Copy the values from your "kaggle.json" file into the *Value* section of the secret creation form. You must use the provided variable names above for Kaggle to connect correctly.

With this complete, your Kaggle credentials will be accessible by Saturn Cloud resources!

### Setting Up Your Resource
First, you will need to attach your Kaggle credentials to your resource. On the resource's page, navigate to the *Secrets* tab, and then click on the *Attach Secret Environment Variable* button.

[Screenshot of Saturn Cloud Attach Secret Environment Variable button](https://saturn-public-assets.s3.us-east-2.amazonaws.com/example-resources/attach-secret-variable-arrow.png "doc-image")

Next, add the `kaggle-username` and `kaggle-key` variables one at a time by selecting them from the dropdown list. The correct *Environment Variable Name* field will be generated by default. Once your two secrets are attached, you're ready to connect to Kaggle from your resource!

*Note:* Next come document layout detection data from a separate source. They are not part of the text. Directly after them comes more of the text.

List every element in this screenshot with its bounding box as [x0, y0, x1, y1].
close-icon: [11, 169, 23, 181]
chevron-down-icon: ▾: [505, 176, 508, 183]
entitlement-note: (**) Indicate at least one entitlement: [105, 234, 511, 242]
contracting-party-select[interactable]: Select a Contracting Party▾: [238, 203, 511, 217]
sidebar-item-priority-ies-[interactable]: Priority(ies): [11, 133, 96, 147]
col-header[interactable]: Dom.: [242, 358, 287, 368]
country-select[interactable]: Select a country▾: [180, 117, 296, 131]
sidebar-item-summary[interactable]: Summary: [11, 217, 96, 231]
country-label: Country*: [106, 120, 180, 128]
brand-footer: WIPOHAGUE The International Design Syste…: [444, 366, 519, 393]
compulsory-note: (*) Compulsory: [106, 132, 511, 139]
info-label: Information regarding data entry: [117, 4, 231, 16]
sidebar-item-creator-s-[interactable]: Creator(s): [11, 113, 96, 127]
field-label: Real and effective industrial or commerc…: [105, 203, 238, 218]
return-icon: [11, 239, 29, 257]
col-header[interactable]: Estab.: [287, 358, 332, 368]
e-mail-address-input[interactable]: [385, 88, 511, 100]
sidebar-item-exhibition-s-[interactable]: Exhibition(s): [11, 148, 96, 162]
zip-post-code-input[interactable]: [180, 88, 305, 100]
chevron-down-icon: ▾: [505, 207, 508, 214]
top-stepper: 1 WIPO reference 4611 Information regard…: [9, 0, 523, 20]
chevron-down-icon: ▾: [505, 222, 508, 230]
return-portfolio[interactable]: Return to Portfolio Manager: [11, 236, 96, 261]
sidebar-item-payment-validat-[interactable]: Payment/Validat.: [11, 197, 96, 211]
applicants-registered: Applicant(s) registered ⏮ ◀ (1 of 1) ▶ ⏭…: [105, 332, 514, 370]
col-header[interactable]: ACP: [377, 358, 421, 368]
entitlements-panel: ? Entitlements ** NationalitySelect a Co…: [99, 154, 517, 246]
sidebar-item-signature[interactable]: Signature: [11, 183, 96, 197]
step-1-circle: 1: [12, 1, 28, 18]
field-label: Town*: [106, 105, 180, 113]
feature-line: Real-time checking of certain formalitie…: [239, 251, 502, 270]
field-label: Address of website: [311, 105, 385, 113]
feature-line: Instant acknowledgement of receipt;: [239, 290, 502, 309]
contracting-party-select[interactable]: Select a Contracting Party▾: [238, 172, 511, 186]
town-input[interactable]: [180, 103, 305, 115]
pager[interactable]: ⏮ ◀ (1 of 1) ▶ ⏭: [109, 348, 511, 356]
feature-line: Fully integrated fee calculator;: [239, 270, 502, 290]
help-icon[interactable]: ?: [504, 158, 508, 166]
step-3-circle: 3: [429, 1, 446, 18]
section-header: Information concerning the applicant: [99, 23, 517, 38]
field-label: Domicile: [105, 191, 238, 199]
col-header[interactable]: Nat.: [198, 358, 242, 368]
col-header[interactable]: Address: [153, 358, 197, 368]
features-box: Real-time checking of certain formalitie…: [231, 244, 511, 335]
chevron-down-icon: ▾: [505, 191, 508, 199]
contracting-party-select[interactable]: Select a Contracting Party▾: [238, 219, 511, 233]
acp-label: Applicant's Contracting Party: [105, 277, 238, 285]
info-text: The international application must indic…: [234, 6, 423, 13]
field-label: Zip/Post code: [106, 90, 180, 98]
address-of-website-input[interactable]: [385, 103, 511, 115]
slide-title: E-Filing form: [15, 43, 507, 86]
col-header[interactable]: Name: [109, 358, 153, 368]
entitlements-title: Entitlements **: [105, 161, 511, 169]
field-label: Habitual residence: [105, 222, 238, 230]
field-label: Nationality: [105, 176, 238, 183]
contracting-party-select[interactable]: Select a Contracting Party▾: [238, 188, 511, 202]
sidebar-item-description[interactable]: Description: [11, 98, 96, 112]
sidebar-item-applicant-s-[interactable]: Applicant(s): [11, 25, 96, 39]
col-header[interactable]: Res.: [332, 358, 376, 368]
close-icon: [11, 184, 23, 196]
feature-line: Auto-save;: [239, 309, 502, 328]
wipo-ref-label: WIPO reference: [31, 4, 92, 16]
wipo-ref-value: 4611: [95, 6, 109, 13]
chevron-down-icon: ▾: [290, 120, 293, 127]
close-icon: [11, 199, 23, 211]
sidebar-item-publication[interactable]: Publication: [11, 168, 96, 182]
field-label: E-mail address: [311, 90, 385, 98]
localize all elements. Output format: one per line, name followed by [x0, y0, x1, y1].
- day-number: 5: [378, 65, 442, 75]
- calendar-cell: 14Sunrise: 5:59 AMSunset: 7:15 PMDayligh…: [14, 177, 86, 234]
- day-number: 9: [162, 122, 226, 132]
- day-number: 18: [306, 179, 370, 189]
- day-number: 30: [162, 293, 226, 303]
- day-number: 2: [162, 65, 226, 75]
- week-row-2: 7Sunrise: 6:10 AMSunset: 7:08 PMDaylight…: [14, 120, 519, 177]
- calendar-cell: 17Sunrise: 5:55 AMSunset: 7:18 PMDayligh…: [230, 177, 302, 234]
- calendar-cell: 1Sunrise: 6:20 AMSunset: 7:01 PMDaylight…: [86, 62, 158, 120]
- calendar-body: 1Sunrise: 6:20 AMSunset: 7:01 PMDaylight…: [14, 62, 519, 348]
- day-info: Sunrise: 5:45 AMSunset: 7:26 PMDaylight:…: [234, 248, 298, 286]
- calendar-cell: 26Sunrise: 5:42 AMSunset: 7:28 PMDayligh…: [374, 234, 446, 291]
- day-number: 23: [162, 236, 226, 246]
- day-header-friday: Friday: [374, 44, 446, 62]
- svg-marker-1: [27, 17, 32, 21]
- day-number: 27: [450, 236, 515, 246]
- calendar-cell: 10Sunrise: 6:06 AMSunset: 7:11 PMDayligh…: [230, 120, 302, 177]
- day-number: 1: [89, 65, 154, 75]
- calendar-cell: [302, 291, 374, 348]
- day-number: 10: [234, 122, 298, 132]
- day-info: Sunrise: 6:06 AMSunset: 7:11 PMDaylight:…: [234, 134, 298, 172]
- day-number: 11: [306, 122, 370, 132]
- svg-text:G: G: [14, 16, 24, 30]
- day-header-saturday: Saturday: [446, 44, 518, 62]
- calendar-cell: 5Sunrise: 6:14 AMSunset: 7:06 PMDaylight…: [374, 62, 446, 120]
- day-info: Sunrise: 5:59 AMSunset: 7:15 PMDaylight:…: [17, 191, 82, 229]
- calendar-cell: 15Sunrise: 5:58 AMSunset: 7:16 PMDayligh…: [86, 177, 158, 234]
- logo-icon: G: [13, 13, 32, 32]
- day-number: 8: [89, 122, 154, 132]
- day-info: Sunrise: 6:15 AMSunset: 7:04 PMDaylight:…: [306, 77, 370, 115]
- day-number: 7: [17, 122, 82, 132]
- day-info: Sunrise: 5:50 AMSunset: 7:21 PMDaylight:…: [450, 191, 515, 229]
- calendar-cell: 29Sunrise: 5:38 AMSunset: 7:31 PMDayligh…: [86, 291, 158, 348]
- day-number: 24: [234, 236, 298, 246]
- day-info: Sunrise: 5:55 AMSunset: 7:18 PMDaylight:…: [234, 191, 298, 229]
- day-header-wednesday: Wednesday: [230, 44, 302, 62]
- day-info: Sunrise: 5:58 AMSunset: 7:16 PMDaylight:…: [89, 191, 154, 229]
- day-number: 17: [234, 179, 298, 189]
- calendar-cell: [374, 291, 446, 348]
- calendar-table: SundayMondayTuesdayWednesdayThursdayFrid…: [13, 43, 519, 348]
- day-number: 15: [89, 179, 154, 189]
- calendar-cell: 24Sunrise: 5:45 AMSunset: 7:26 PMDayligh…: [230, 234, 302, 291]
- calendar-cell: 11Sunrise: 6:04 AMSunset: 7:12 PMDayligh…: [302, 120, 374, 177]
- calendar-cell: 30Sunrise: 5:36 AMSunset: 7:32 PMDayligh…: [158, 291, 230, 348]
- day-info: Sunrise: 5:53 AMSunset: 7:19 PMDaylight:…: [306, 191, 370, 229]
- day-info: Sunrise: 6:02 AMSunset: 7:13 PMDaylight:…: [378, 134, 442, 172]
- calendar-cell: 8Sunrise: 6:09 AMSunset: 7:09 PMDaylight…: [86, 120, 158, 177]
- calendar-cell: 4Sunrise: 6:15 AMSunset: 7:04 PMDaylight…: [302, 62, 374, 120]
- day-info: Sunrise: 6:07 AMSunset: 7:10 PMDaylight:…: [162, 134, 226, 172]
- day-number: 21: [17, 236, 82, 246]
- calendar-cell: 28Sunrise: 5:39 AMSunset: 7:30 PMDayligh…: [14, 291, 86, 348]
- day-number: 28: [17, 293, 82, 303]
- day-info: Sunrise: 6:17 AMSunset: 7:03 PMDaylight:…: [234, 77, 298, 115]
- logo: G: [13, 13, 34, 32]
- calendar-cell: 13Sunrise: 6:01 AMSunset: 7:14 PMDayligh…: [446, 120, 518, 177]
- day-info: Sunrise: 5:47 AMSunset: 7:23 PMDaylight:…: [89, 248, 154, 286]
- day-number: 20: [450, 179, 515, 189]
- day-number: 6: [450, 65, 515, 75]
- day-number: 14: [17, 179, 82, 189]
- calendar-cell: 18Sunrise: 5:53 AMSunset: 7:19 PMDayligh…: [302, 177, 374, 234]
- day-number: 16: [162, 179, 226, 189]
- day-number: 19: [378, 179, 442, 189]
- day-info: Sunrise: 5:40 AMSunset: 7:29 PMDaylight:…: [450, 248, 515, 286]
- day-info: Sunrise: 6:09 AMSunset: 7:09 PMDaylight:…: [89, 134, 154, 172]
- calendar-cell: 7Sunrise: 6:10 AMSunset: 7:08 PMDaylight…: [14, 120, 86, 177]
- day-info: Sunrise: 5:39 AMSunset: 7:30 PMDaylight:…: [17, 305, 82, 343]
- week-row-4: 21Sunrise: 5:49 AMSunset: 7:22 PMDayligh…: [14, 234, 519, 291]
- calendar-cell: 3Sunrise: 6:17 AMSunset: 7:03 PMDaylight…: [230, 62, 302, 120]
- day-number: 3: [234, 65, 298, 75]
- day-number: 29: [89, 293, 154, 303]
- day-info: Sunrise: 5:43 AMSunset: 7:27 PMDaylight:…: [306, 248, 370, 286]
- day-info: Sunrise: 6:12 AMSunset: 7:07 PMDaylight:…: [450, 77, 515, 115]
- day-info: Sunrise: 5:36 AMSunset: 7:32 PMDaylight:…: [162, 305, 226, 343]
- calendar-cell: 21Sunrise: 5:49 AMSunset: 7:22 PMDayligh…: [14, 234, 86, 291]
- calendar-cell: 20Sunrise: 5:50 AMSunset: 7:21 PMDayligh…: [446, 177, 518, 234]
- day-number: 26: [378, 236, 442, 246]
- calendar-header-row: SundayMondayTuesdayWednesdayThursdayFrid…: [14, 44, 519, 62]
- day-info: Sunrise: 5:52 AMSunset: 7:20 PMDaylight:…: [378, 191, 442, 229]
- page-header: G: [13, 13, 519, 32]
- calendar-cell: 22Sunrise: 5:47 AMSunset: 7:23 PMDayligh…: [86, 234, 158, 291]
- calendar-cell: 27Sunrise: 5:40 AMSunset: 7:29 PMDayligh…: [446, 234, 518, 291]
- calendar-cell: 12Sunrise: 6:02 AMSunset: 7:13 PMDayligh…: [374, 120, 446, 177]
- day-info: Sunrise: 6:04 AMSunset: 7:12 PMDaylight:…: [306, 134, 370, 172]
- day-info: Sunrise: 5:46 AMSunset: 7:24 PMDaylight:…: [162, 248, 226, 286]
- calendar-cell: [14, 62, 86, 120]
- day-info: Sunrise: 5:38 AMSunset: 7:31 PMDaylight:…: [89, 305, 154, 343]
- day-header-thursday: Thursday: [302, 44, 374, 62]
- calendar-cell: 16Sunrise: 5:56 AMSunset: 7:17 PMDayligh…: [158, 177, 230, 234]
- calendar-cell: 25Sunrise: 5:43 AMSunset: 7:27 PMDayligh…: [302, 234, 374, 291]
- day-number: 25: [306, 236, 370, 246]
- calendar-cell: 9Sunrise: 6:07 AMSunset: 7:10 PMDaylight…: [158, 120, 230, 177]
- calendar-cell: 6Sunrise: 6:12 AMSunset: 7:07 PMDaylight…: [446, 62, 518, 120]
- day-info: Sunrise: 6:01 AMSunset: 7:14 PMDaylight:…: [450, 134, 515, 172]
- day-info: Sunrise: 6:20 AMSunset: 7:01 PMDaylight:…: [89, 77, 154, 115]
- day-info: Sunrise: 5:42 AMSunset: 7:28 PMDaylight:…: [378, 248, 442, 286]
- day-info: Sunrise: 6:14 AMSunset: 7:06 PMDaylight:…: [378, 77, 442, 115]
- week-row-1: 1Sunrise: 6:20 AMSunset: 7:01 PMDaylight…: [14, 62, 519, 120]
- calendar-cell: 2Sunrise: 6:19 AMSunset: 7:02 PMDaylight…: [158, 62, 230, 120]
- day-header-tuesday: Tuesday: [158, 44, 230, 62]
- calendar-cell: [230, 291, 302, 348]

Kaggle is not installed by default in Saturn images, so you will need to install it onto your resource. This is already done in this example recipe, but if you are using a custom resource you will need to `pip install kaggle`. Check out our page on [installing packages](https://saturncloud.io/docs/using-saturn-cloud/install-packages/) to see the various methods for achieving this!

### Download a Dataset
Now that you have set up the credentials for Kaggle and installed kaggle, downloading Kaggle data is really straightforward!

In Kaggle, find the dataset you want to download.

On the dataset page, click on the three dots to the right and select **Copy API Command**.

![Kaggle dataset page with arrow pointing to Copy API command](https://saturn-public-assets.s3.us-east-2.amazonaws.com/example-resources/kaggle-dataset-arrow.jpeg "doc-image")

Now, in your Saturn Cloud resource, open the terminal then paste the API command. For example:


```{bash}
kaggle datasets download -d deepcontractor/swarm-behaviour-classification
```

That's it! Your dataset will download to your current path, and you will be able to use it for calculations!

### Download a Competition Dataset
Downloading a competition dataset is similarly straightforward, but it is a slightly different process.

In Kaggle, find the competition you want to download the dataset for.

Click on **Data** in the top menu and then copy the command displayed.

![Kaggle competition dataset page with arrows pointing to the Data tab and the API command](https://saturn-public-assets.s3.us-east-2.amazonaws.com/example-resources/kaggle-competition-dataset-arrow.jpeg "doc-image")

Now, in Saturn Cloud, open the terminal, then paste the API command. For example:

```{bash}
kaggle competitions download -c titanic
```

That's it! Your dataset will download to your current path, and you will be able to use it for calculations!